Expert testimony on marijuana use and impairment
Studies have shown marijuana users may experience cognitive impairment many hours after ingesting the drug; the highest concentration of marijuana reaches the brain and brings potent psychoactive effects about 90 minutes after smoking. But a use may be impaired many hours after the feeling of euphoria has worn off.
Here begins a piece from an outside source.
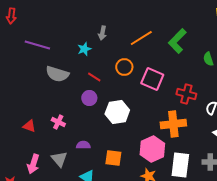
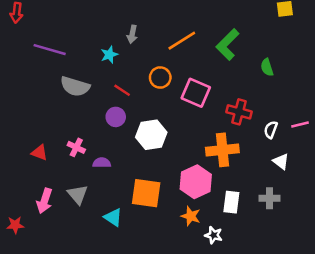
purple semicircle: (83, 145) -> (102, 163), moved
orange square: (113, 158) -> (146, 193), size x1.4
white rectangle: (180, 165) -> (231, 202), size x0.7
Implied Malice Second Degree Vehicular Murder
Murder is the unlawful killing of a human being with express or implied malice aforethought. (§§ 187, subd. (a), 188; accord, People v. Rangel (2016) 62 Cal.4th 1192, 1220) Malice is “express” when a person manifested a deliberate intention to unlawfully take away the life of another human being; it is implied when there was no considerable provocation or when the circumstances attending the killing show an abandoned and malignant heart. (People v. Soto (2018) 4 Cal.5th 968, 974, 231 (Soto).)
Implied malice has “ ‘ “both a physical and a mental component. The physical component is satisfied by the performance of ‘an act, the natural consequences of which are dangerous to life.’ The mental component is the requirement that the defendant ‘knows that his conduct endangers the life of another and acts with conscious disregard for life.’ ” ’ ” (Soto, supra, 4 Cal.5th at p. 974, 231 Cal.Rptr.3d 732, 415 P.3d 789, quoting People v. Watson (1981) 30 Cal.3d 290, 300 (Watson).) That is, “malice may be implied when [the] defendant does an act with a high probability that it will result in death and does it with a base antisocial motive and with a wanton disregard for human life.” (Watson, at p. 300, 179 Cal.Rptr. 43.) To support a finding of implied malice, the evidence must establish the defendant deliberately committed an act, the natural consequences of which were dangerous to life, with knowledge of the act’s danger to life and a conscious disregard of that danger. (Watson, supra, 30 Cal.3d at p. 300, 179.) The state of mind of a person who acts with conscious disregard for life is, ‘I know my conduct is dangerous to others, but I don’t care if someone is hurt or killed.’ The state of mind of the person who acts with conscious indifference to the consequences is simply, ‘I don’t care what happens.’ ” (People v. Olivas (1985) 172 Cal.App.3d 984, 987-988, 218 Cal.Rptr. 567 (Olivas).) The standard for implied malice is subjective and requires the defendant appreciate the risk involved. (Watson, supra, at pp. 296-297.)
Vehicular murder and implied malice
Watson is the leading case on vehicular murder involving implied malice. Since Watson, numerous appellate courts have upheld murder convictions in cases where defendants have committed homicides while driving under the influence of alcohol and other controlled substances. Courts have also concluded a finding of implied malice in the context of vehicular murder does not require “a ‘predicate act’ ” such as a prior driving under the influence (DUI) conviction, a DUI-related accident, or a judicial or drug rehabilitation-related admonition of the dangers of driving while intoxicated. (People v. Johnigan (2011) 196 Cal.App.4th 1084, 1091-1092.)